What constitutes historical truth is often subject to change. Through ingenious detection, the accepted wisdom of one generation may become the discredited legend of another—or vice versa. In this wide- ranging study of historical investigation, former detective Joe Nickell allows the reader to look over his shoulder as he demonstrates the use of varied techniques in solving some of the world's most perplexing mysteries. All the major categories of historical mystery are here—ancient riddles, biographical enigmas, hidden identity, "fakelore," questioned artifacts, suspect documents, lost texts, obscured sources, and scientific challenges.
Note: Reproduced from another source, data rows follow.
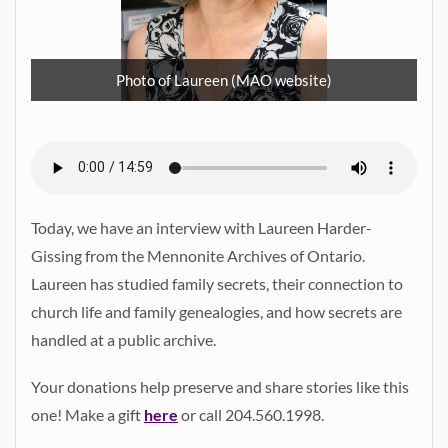
Photo of Laureen (MAO website)
Today, we have an interview with Laureen Harder-
Gissing from the Mennonite Archives of Ontario.
Laureen has studied family secrets, their connection to
church life and family genealogies, and how secrets are
handled at a public archive.
Your donations help preserve and share stories like this
one! Make a gift
here
or call 204.560.1998.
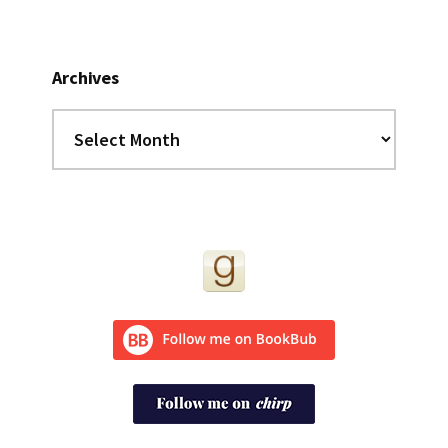
Archives
Archives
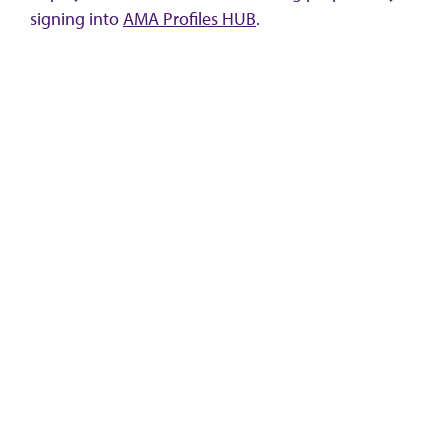
signing into
AMA Profiles HUB
.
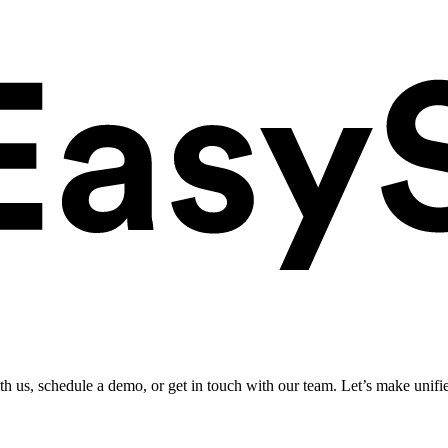
ith us, schedule a demo, or get in touch with our team. Let’s make unifi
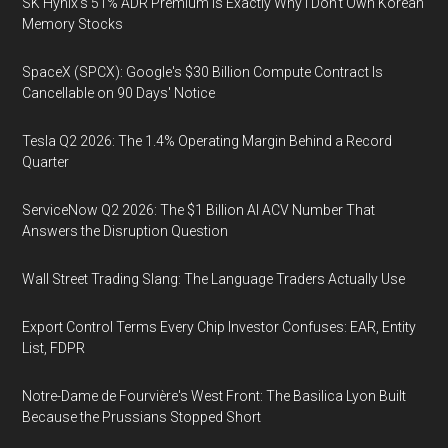
SK Hynix's 51% ADR Premium Is Exactly Why I Don't Own Korean
Memory Stocks
SpaceX (SPCX): Google's $30 Billion Compute Contract Is
Cancellable on 90 Days' Notice
Tesla Q2 2026: The 1.4% Operating Margin Behind a Record
Quarter
ServiceNow Q2 2026: The $1 Billion AI ACV Number That
Answers the Disruption Question
Wall Street Trading Slang: The Language Traders Actually Use
Export Control Terms Every Chip Investor Confuses: EAR, Entity
List, FDPR
Notre-Dame de Fourvière's West Front: The Basilica Lyon Built
Because the Prussians Stopped Short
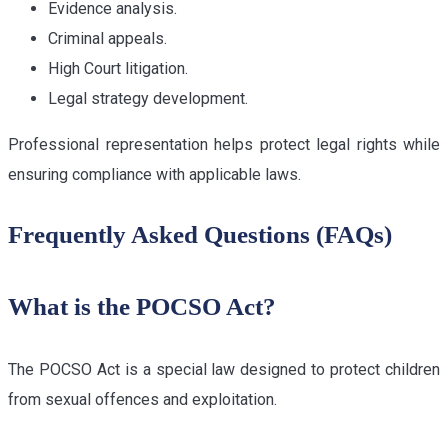
Evidence analysis.
Criminal appeals.
High Court litigation.
Legal strategy development.
Professional representation helps protect legal rights while
ensuring compliance with applicable laws.
Frequently Asked Questions (FAQs)
What is the POCSO Act?
The POCSO Act is a special law designed to protect children
from sexual offences and exploitation.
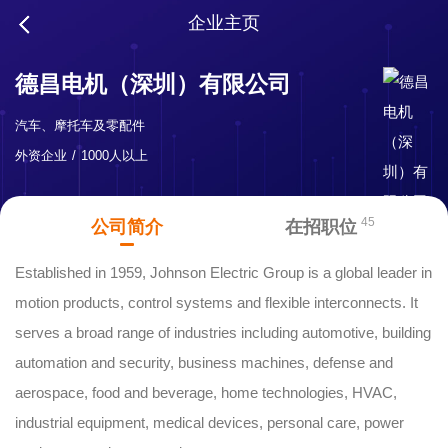
企业主页
德昌电机（深圳）有限公司
汽车、摩托车及零配件
外资企业
1000人以上
45
公司简介
在招职位
Established in 1959, Johnson Electric Group is a global leader in
motion products, control systems and flexible interconnects. It
serves a broad range of industries including automotive, building
automation and security, business machines, defense and
aerospace, food and beverage, home technologies, HVAC,
industrial equipment, medical devices, personal care, power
Each is then illustrated by a complete case from the author's own files. Nickell's investigation of the giant Nazca drawings in Peru, for example—thought by some to provide proof of ancient extraterrestrial visitations—uses innovative techniques to reveal a very different origin. Other cases concern the 1913 disappearance of writer and journalist Ambrose Bierce, the authenticity of the Shroud of Turin, the truth about the identity of John Demjanjuk ("Ivan the Terrible" to Polish death camp victims), the fate of a lost colonial American text, the authenticity of Abraham Lincoln's celebrated Bixby letter, and the apparent real-life model for a mysterious character in a novel by Nathaniel Hawthorne. In reaching his solutions, Nickell demonstrates a wide variety of investigative techniques—chemical and instrumental analyses, physical experimentation, a "psychological autopsy," forensic identification, archival research, linguistic analysis, folklore study, and many others. His highly readable book will intrigue the scholar and the history buff no less than the mystery lover.